Problem statement :: Wherever the string "click" turns up in the data, copy the whole line.

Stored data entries
Segment Open

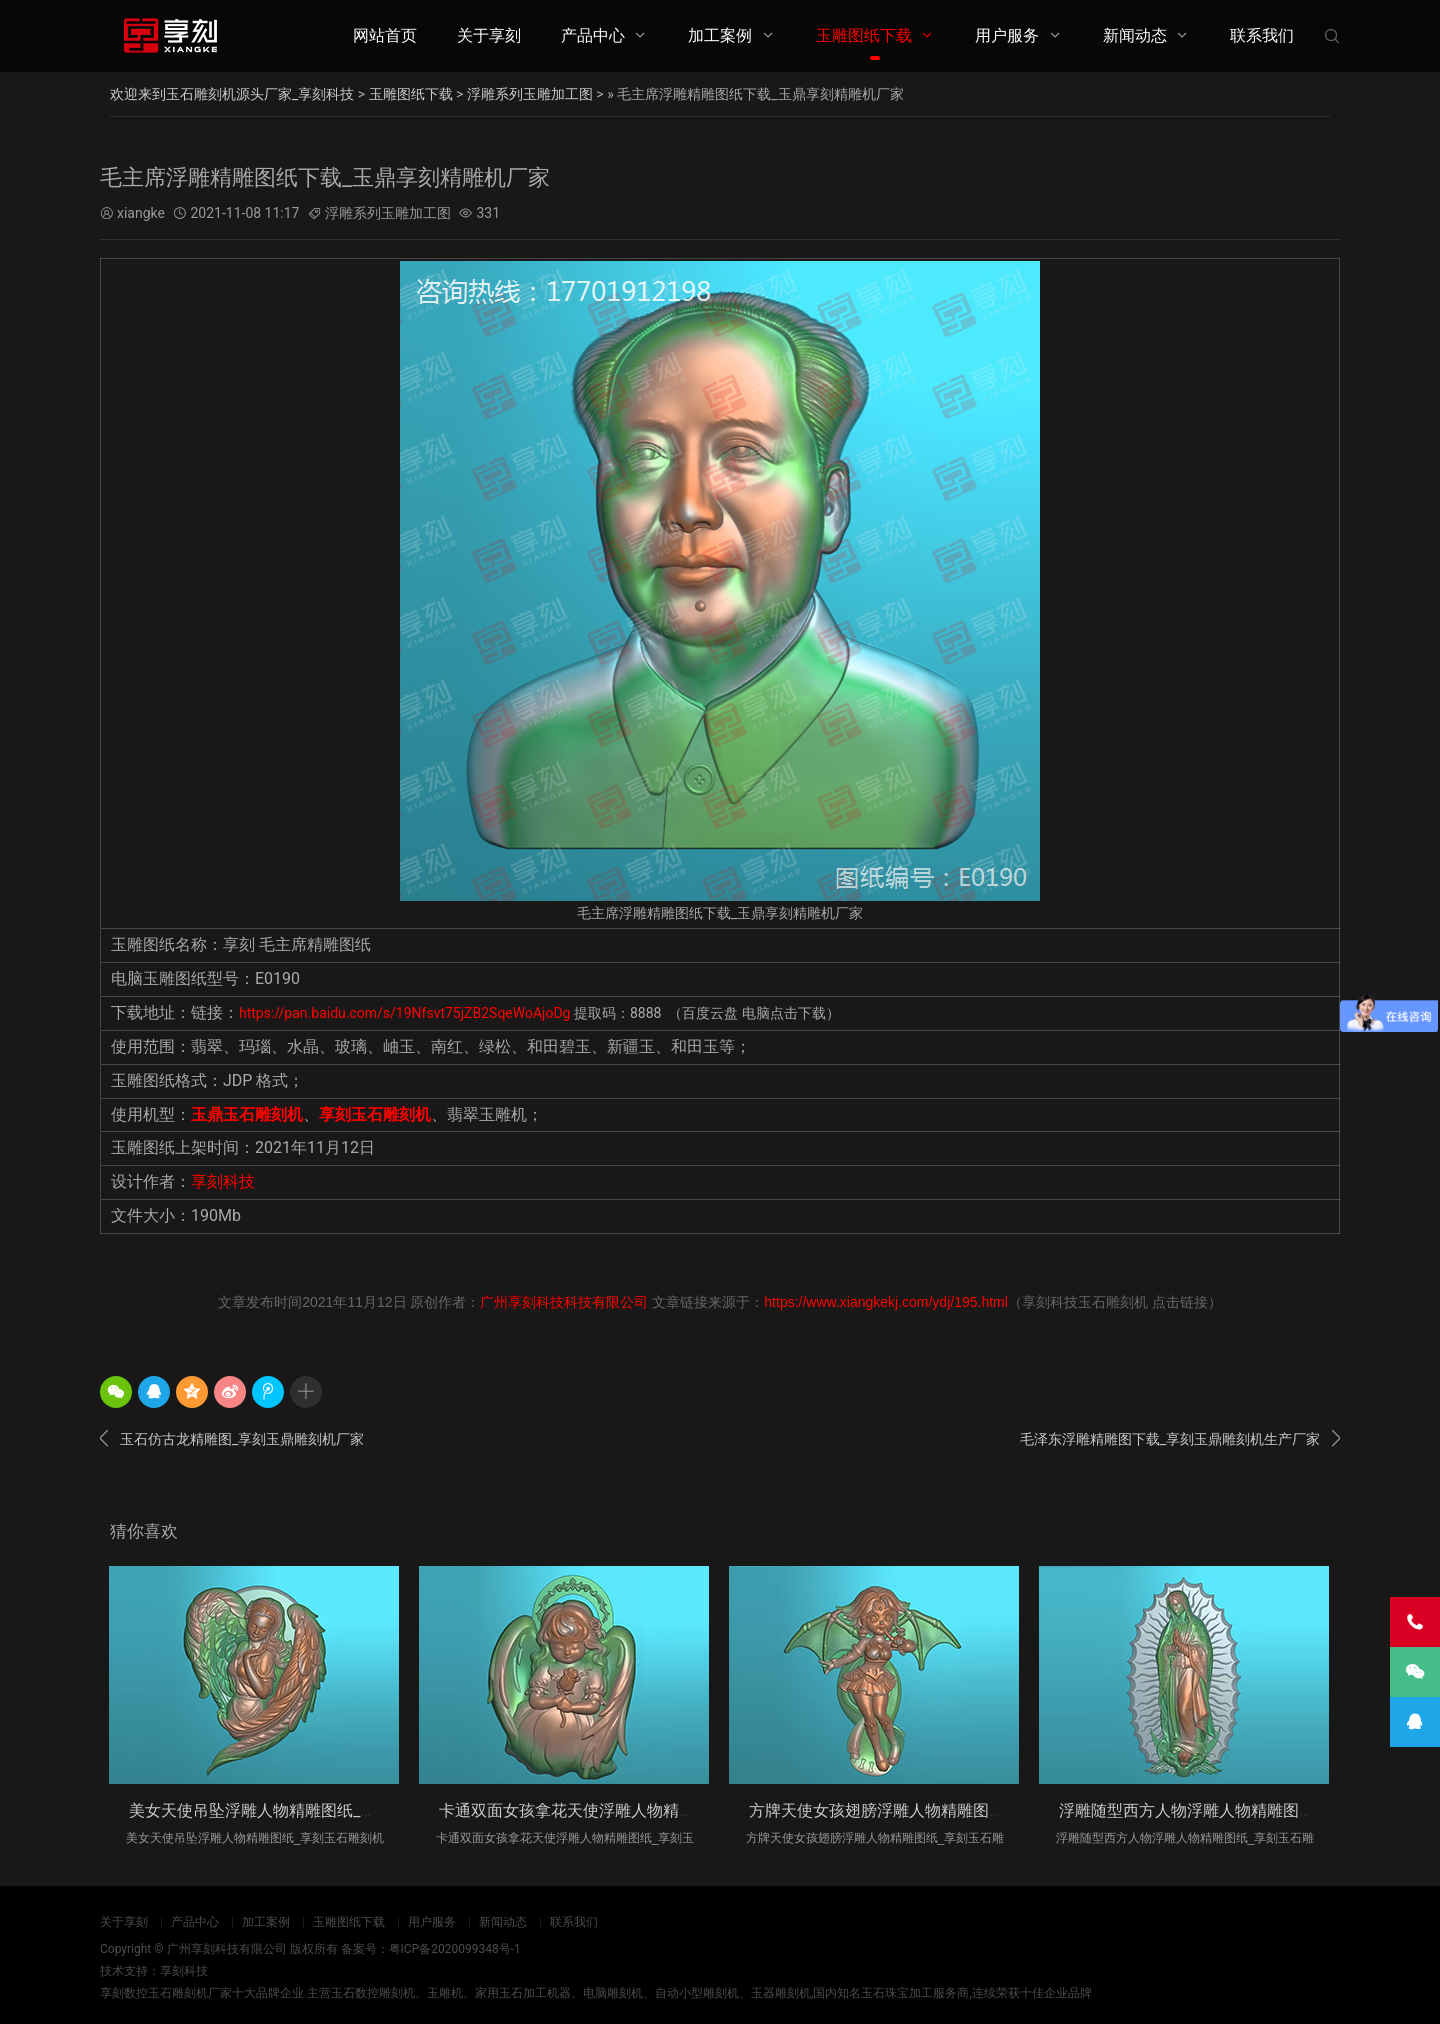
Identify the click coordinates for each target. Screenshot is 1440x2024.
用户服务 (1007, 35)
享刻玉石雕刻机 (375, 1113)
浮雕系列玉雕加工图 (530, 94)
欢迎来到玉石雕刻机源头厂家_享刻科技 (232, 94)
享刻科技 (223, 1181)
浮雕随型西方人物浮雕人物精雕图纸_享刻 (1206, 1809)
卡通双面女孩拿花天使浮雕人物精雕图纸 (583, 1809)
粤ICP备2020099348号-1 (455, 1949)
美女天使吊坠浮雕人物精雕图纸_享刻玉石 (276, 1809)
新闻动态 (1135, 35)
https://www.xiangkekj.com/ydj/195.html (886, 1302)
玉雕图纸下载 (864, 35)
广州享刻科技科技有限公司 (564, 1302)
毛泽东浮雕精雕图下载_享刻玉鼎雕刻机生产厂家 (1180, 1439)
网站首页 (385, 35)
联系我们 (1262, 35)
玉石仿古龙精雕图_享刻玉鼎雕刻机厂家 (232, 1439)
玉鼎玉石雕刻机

Segment Closed
Segment Open

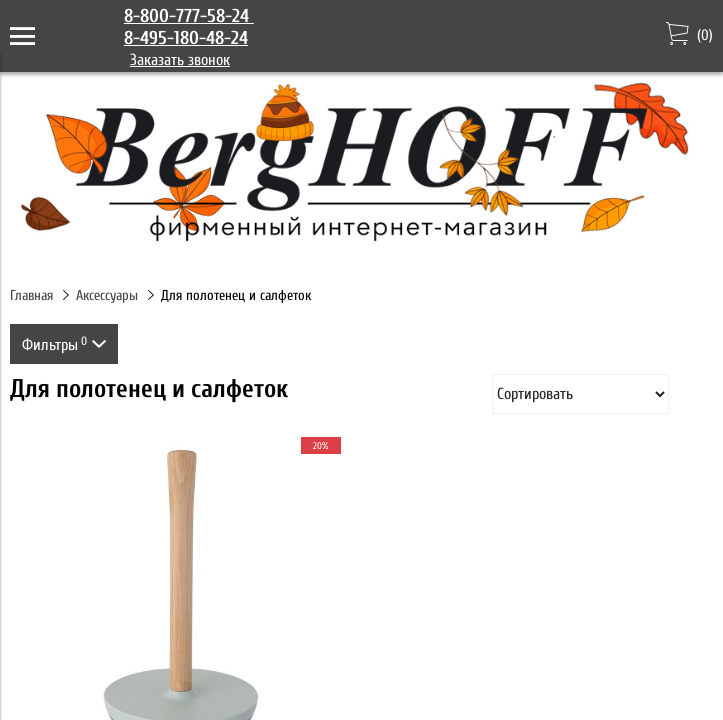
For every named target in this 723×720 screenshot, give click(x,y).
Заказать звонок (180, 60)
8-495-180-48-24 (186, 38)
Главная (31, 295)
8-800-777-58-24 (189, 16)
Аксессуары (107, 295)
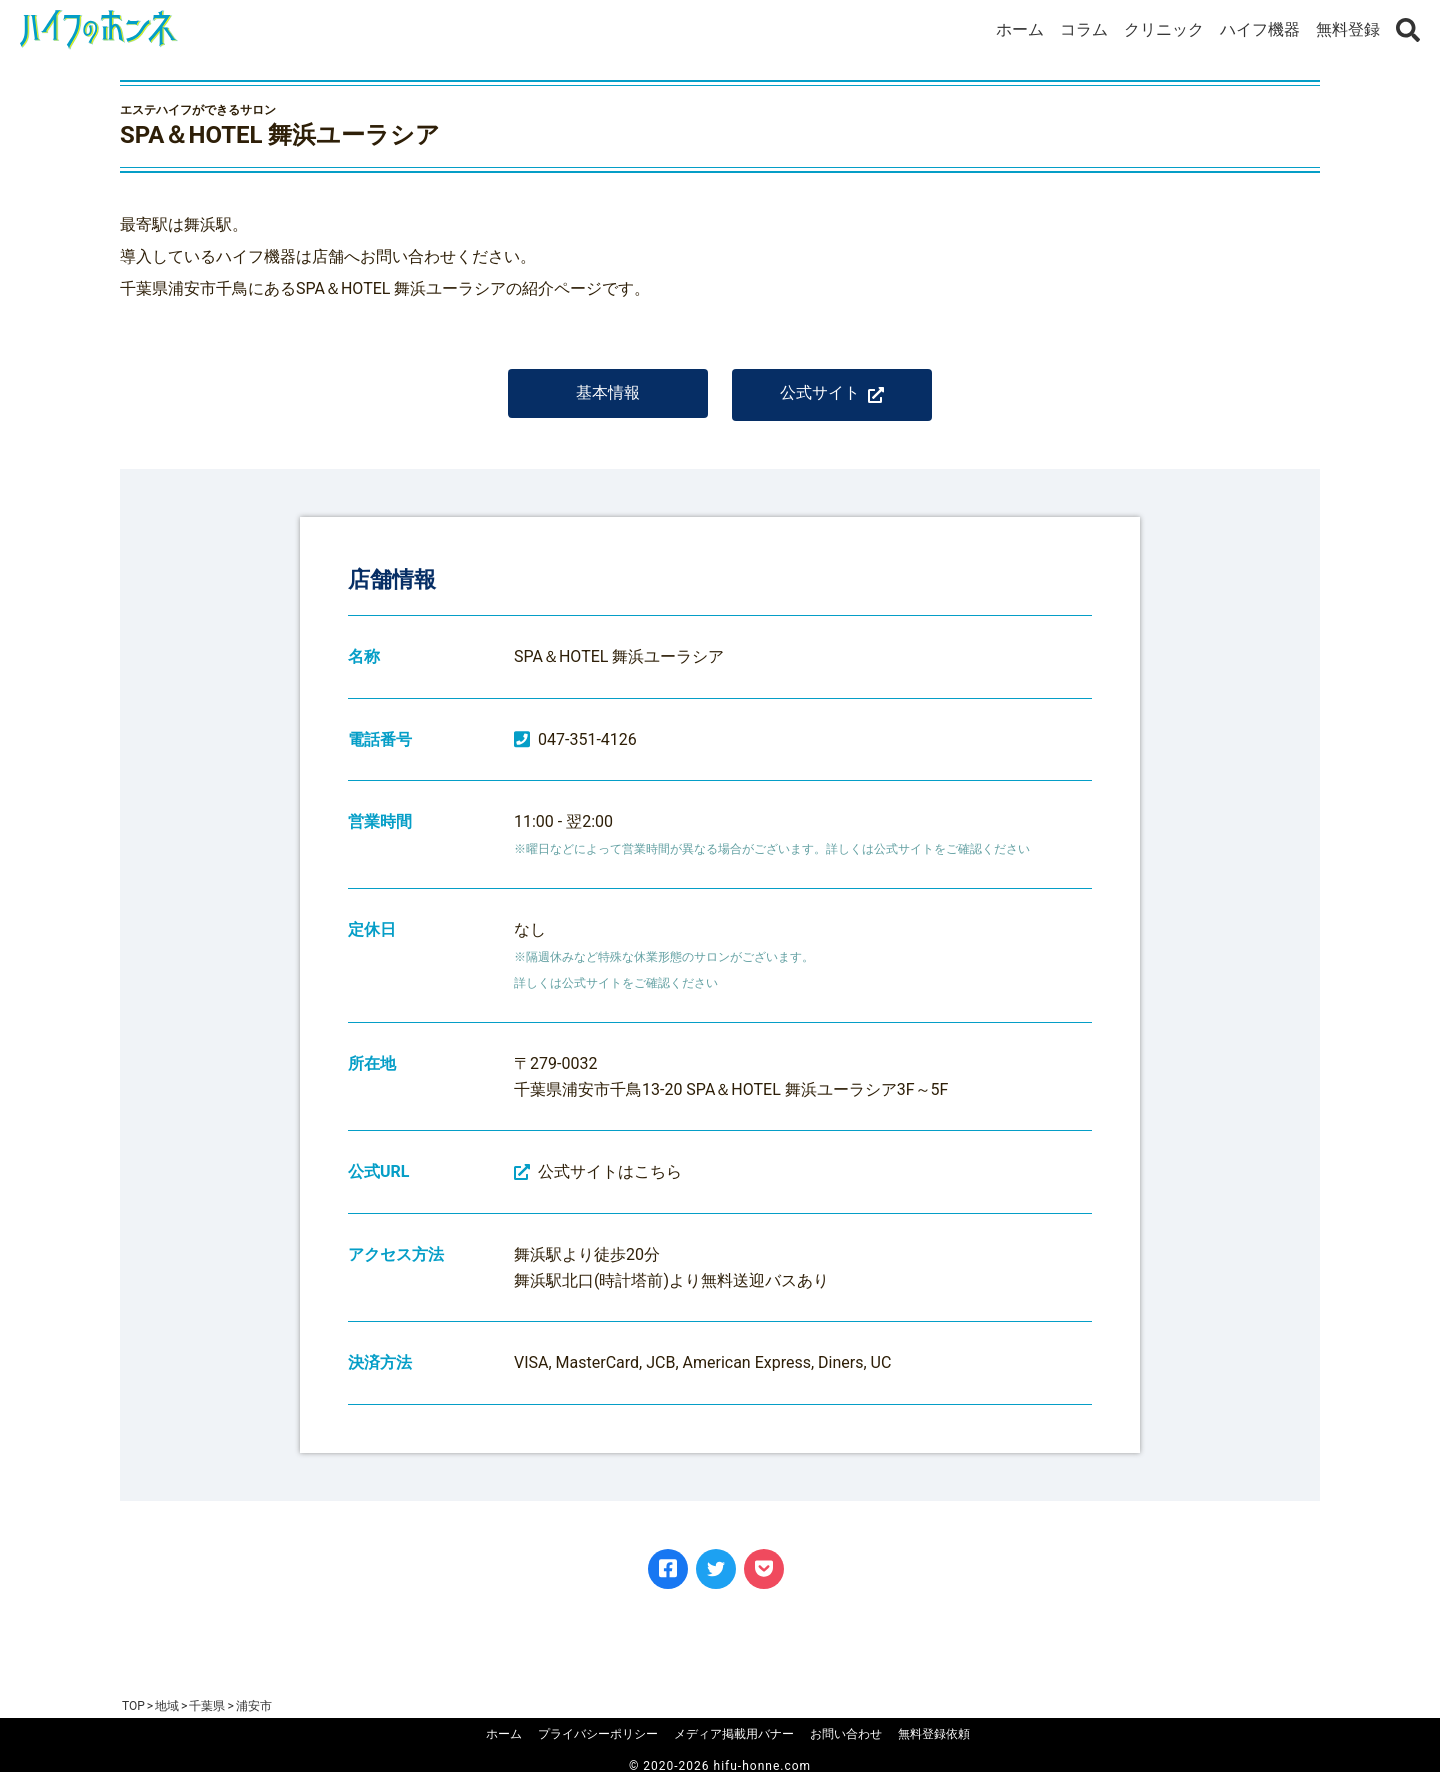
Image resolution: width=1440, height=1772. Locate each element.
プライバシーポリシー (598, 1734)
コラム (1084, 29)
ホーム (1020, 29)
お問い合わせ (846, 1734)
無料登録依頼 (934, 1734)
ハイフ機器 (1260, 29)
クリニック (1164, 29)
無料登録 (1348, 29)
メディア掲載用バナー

Segment Closed

Response ::
Identify the click coordinates for each target. Screenshot is 1440x2024.
For every named target in this 723×720 screenshot, give click(x,y).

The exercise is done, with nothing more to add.